IIP stays in positive territory for second month at 3.6 %

India’s industrial output grew at the fastest pace in eight months in October 2020 at 3.6%, with consumer durables production surpassing levels last seen prior to the COVID-19 pandemic, as per quick estimates from the National Statistical Office (NSO) released on Friday.

This was the second month in a row that industrial output recorded positive growth, but economists were cautious about calling it a ‘turnaround’ as October’s numbers were bolstered by pent-up and festive demand and helped by a low base as the index of industrial production had shrunk 6.6% in October 2019.

The NSO also revised upwards its estimates for September’s industrial output growth from 0.2% to 0.5%, in light of updated data. Total industrial output so far in 2020-21 is now 17.5% lower than the April 2019-October 2019 period. Electricity generation grew 11.2% in October compared to a 12.2% decline a year ago, while manufacturing activity grew 3.5% in contrast to a 5.7% contraction October 2019. Mining shrank 1.5%.

“The broad-based growth in manufacturing is significant. Machinery growth has turned positive which is reflected in capital goods,” said CARE Ratings chief economist Madan Sabnavis.

“It needs to be seen if this positive growth can be sustained for another two months before we can conclude that there is a turnaround,” he added.

Capital goods recorded positive growth for the first time in 21 months in October.
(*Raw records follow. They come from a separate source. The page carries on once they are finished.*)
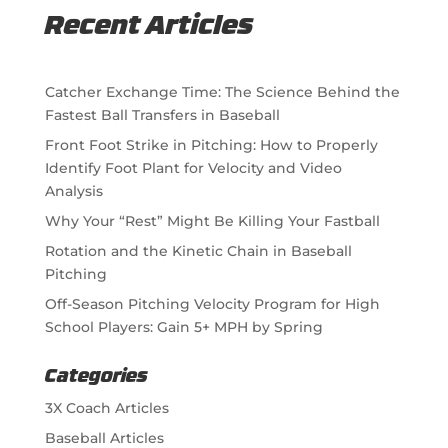
Recent Articles
Catcher Exchange Time: The Science Behind the
Fastest Ball Transfers in Baseball
Front Foot Strike in Pitching: How to Properly
Identify Foot Plant for Velocity and Video
Analysis
Why Your “Rest” Might Be Killing Your Fastball
Rotation and the Kinetic Chain in Baseball
Pitching
Off-Season Pitching Velocity Program for High
School Players: Gain 5+ MPH by Spring
Categories
3X Coach Articles
Baseball Articles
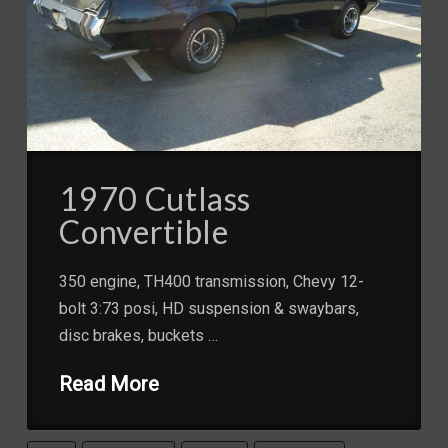
1970 Cutlass
Convertible
350 engine, TH400 transmission, Chevy 12-
bolt 3:73 posi, HD suspension & swaybars,
disc brakes, buckets …
Read More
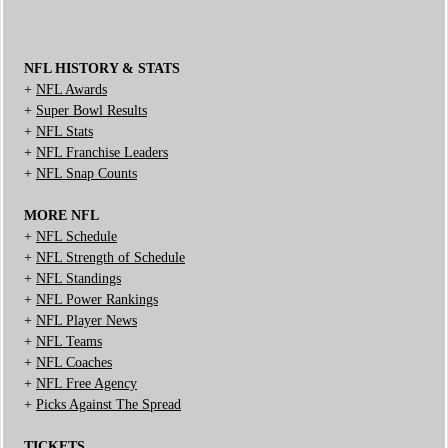
NFL HISTORY & STATS
+
NFL Awards
+
Super Bowl Results
+
NFL Stats
+
NFL Franchise Leaders
+
NFL Snap Counts
MORE NFL
+
NFL Schedule
+
NFL Strength of Schedule
+
NFL Standings
+
NFL Power Rankings
+
NFL Player News
+
NFL Teams
+
NFL Coaches
+
NFL Free Agency
+
Picks Against The Spread
TICKETS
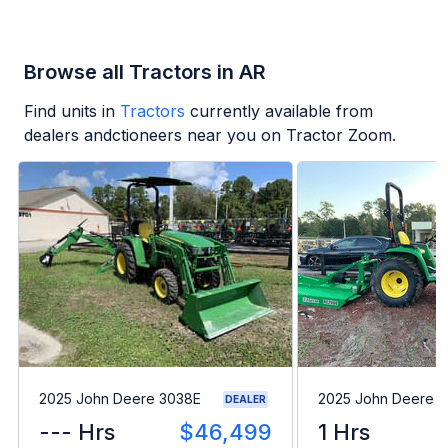
Browse all Tractors in AR
Find units in
Tractors
currently available from
dealers andctioneers near you on Tractor Zoom.
2025 John Deere 3038E
2025 John Deere 
DEALER
--- Hrs
$46,499
1 Hrs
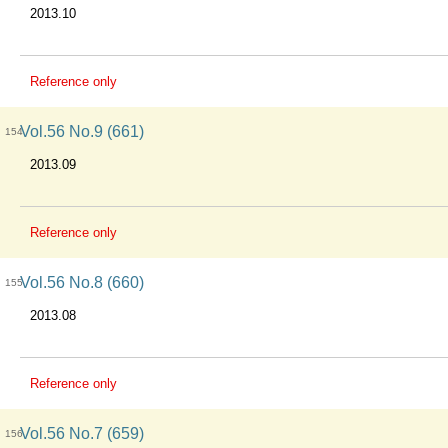
2013.10
Reference only
Vol.56 No.9 (661)
154
2013.09
Reference only
Vol.56 No.8 (660)
155
2013.08
Reference only
Vol.56 No.7 (659)
156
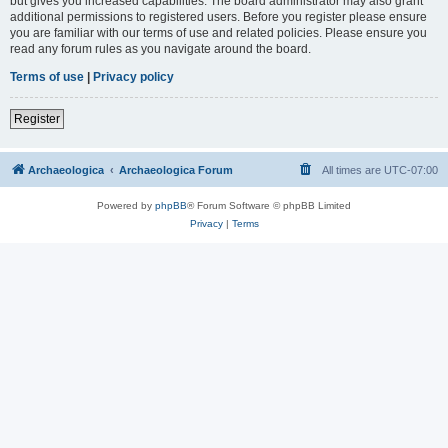
but gives you increased capabilities. The board administrator may also grant
additional permissions to registered users. Before you register please ensure
you are familiar with our terms of use and related policies. Please ensure you
read any forum rules as you navigate around the board.
Terms of use
|
Privacy policy
Register
Archaeologica
Archaeologica Forum
All times are
UTC-07:00
Powered by
phpBB
® Forum Software © phpBB Limited
Privacy
|
Terms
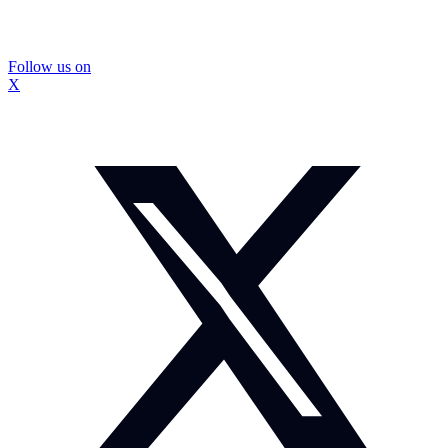
Follow us on
X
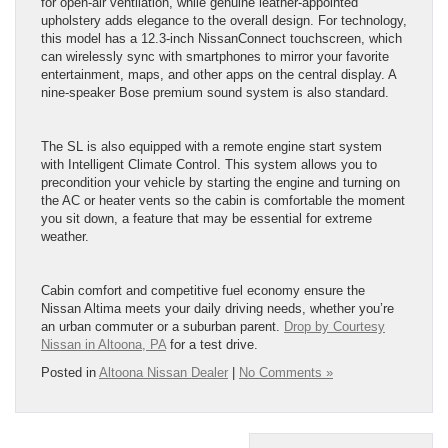
for open-air ventilation, while genuine leather-appointed
upholstery adds elegance to the overall design. For technology,
this model has a 12.3-inch NissanConnect touchscreen, which
can wirelessly sync with smartphones to mirror your favorite
entertainment, maps, and other apps on the central display. A
nine-speaker Bose premium sound system is also standard.
The SL is also equipped with a remote engine start system
with Intelligent Climate Control. This system allows you to
precondition your vehicle by starting the engine and turning on
the AC or heater vents so the cabin is comfortable the moment
you sit down, a feature that may be essential for extreme
weather.
Cabin comfort and competitive fuel economy ensure the
Nissan Altima meets your daily driving needs, whether you’re
an urban commuter or a suburban parent.
Drop by Courtesy
Nissan in Altoona, PA
for a test drive.
Posted in
Altoona Nissan Dealer
|
No Comments »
But primary goods continued to record negative growth (-3.3%) while intermediate goods recorded a tepid 0.8% growth, which suggests that the recovery is dissipated and uneven.

“The underlying strength of demand remains mixed, and is still tentative in some sectors,” said Aditi Nayar, principal economist at ICRA, who said October’s growth is ‘feebler than expected’ and November 2020 may record slower IIP growth or even a slide back into contraction mode.

“A variety of available indicators such as output of coal, electricity, non-oil exports and GST e-way bills have revealed that the pace of growth flagged in November 2020, on account of a combination of an unfavourable base effect, fewer working days related to the shift in the festive calendar, as well as some slack after the satiation of pent-up demand,” she explained.

India Ratings principal economist Sunil Kumar Sinha agreed, stressing that while two consecutive months of positive IIP growth is a good sign, one must wait for few more months to believe that the economy is firmly in recovery mode.